Avoiding Work

I ran into an old keynote address that Christopher Alexander gave at OOPSLA '96. He makes a number of interesting comments, and talks about generative processes for building. Maybe this is old news (it was 7 years ago), but I've never read Alexander's stuff and it got me thinking. A couple that grabbed me:

As it turns out, many of the languages that one creates do not generate coherent designs or objects. That is, they contain a bunch of good ideas. One can use these good ideas to (sort of) put something together from them, and a few fragmentary structural ideas will be present in the result. But that does not yet mean that the campuses created (in the above example) are coherent, well-formed, campuses? We were always looking for the capacity of a pattern language to generate coherence, and that was the most vital test used, again and again, during the process of creating a language. The language was always seen as a whole. We were looking for the extent to which, as a whole, a pattern language would produce a coherent entity...Have you done that in software pattern theory? Have you asked whether a particular system of patterns, taken as a system, will generate a coherent computer program? If so, I have not yet heard about that..

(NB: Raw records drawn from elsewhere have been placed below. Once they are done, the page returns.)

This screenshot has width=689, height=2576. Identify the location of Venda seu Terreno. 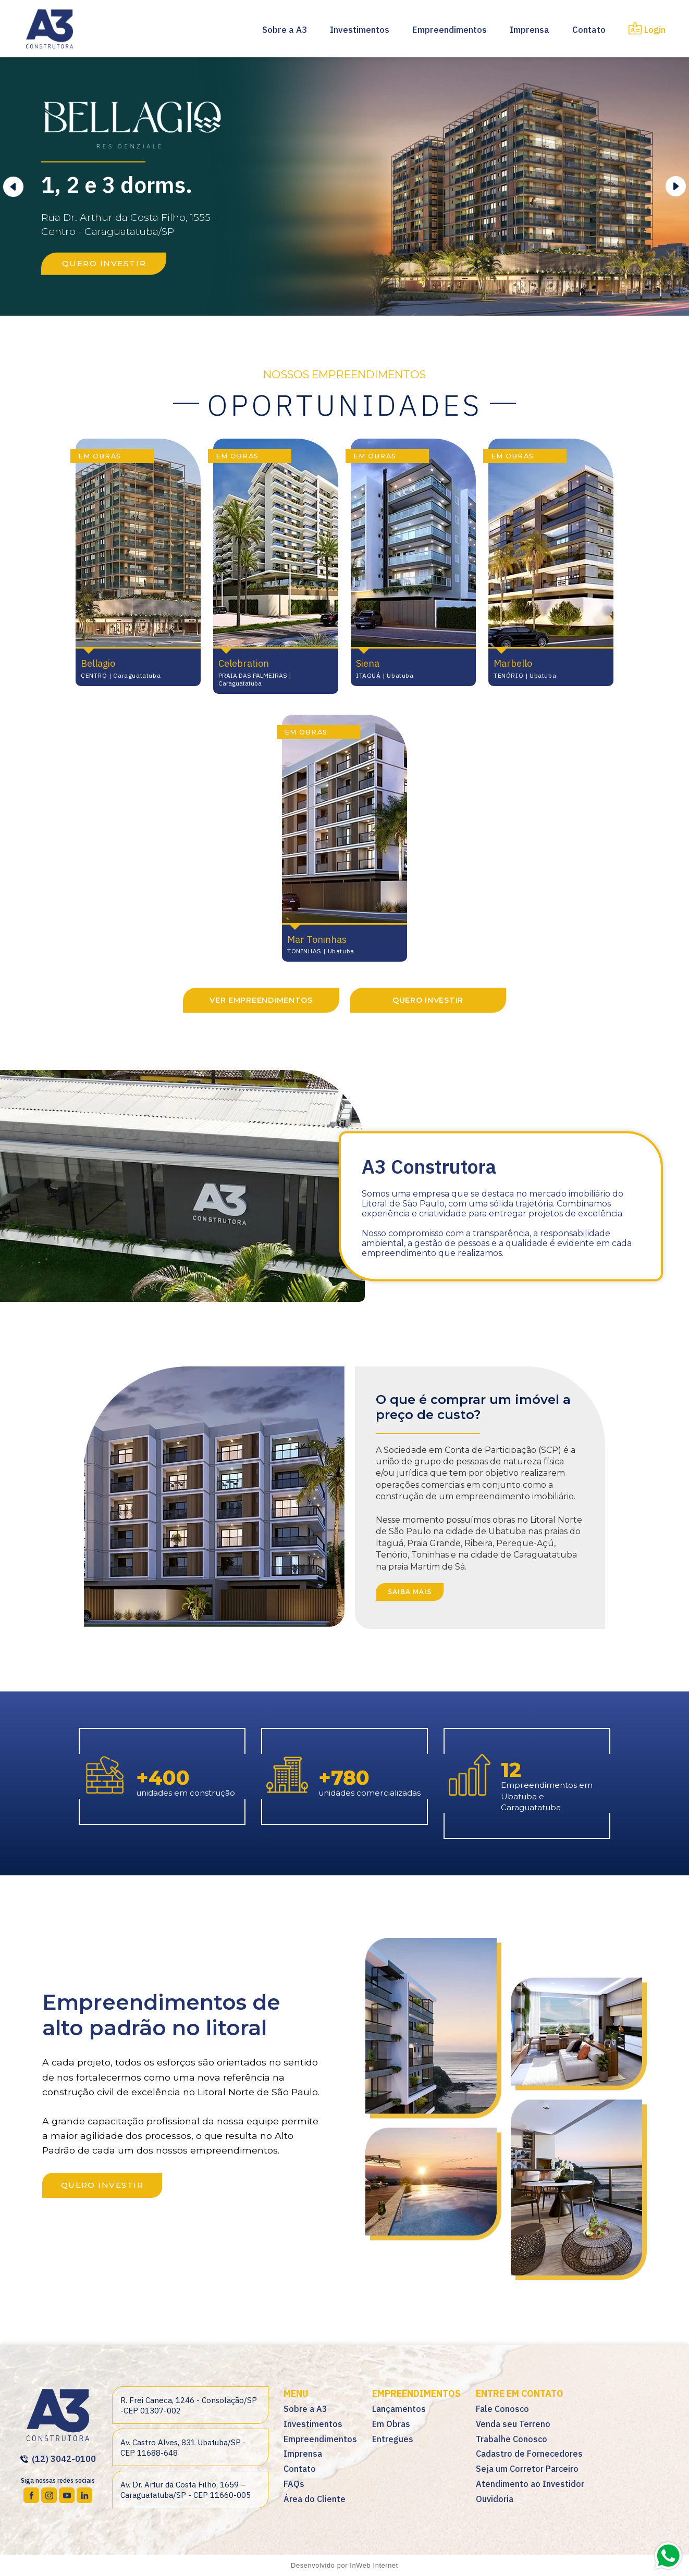 (513, 2424).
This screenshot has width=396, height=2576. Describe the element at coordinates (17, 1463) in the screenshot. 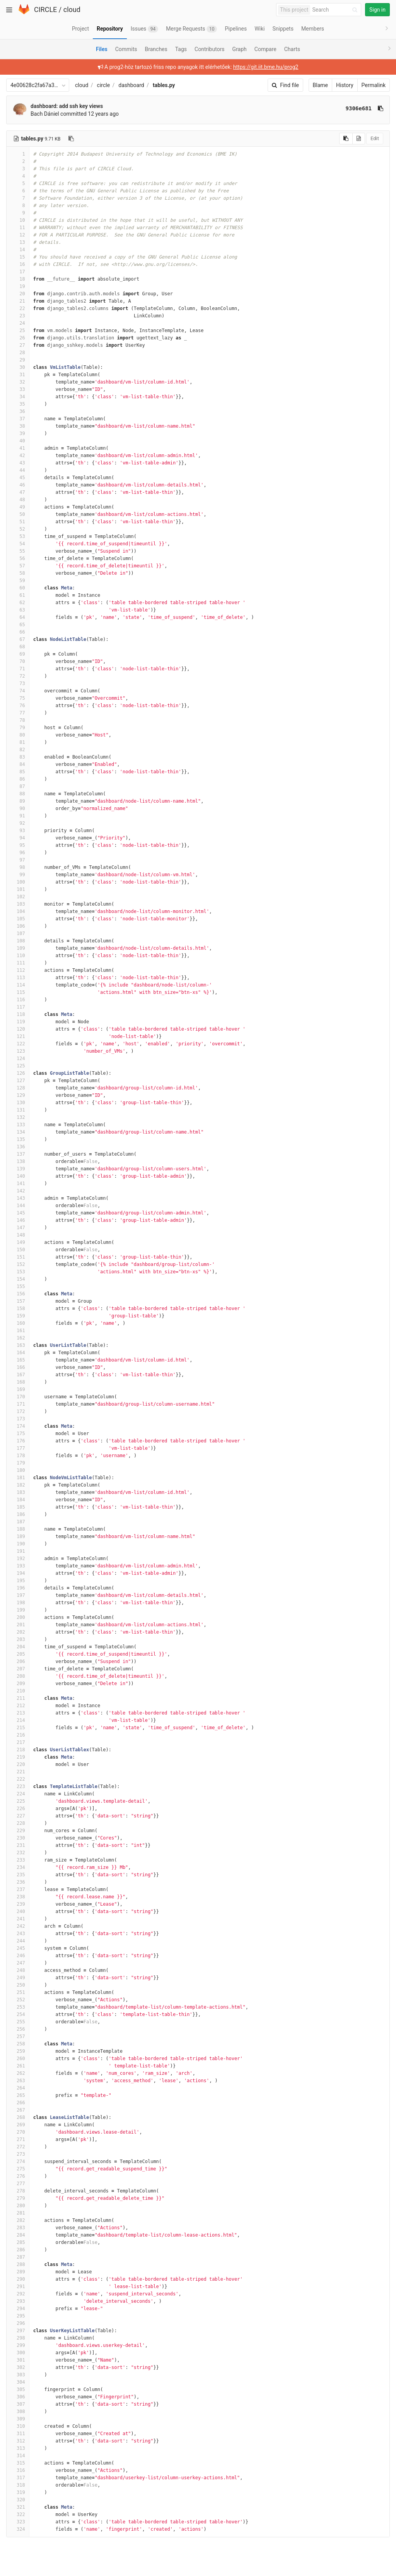 I see `179` at that location.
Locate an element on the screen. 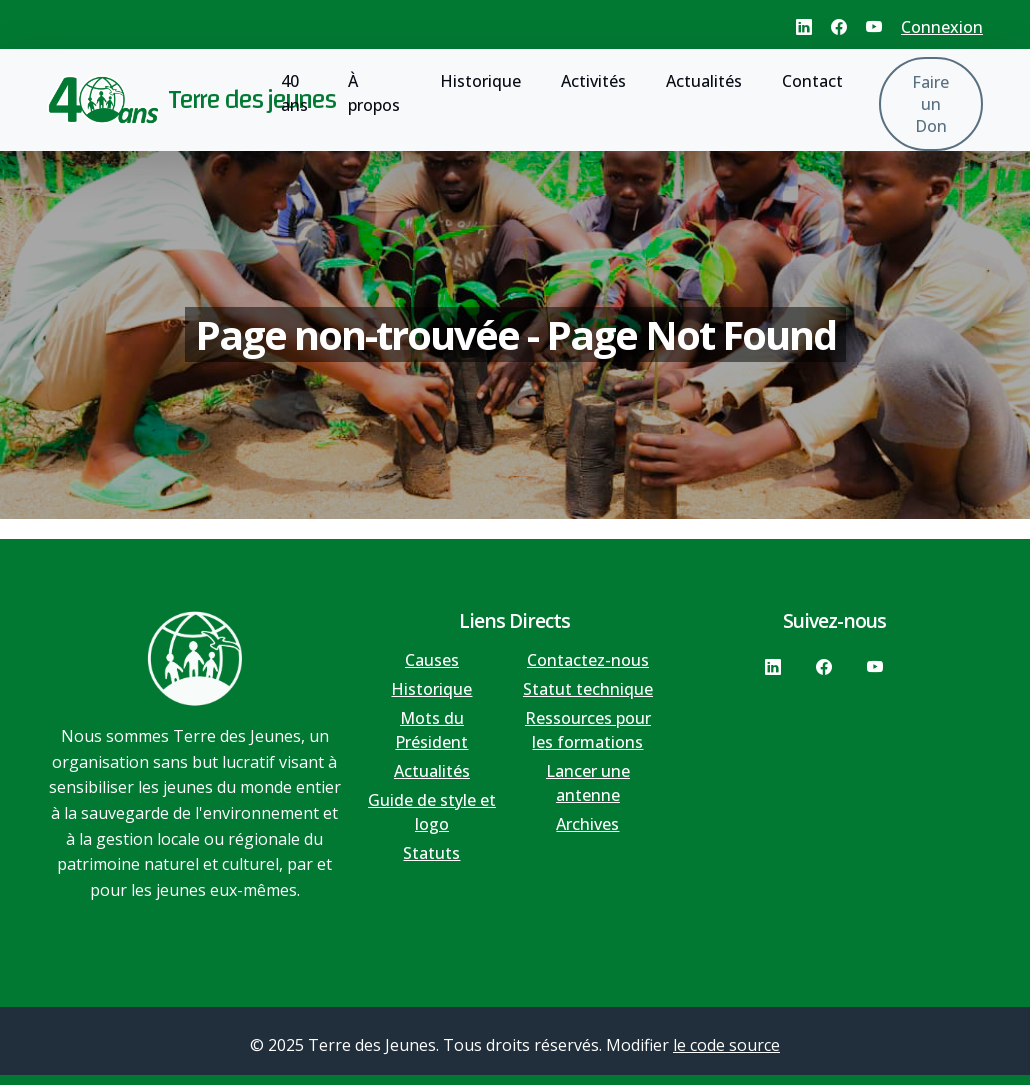  À propos is located at coordinates (374, 93).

Many architects claim, and want to claim, that in architecture there is no such thing as truth; that is because everyone wants to do their own stupid thing and get away with it.
In effect you can write theorems which say, Under the kind of conditions which occur in the construction industry today, you cannot produce living structure. So, the poor son-of-bitches designed and built this convention center were stuck with something lifeless, because they were embedded in the wrong kind of process.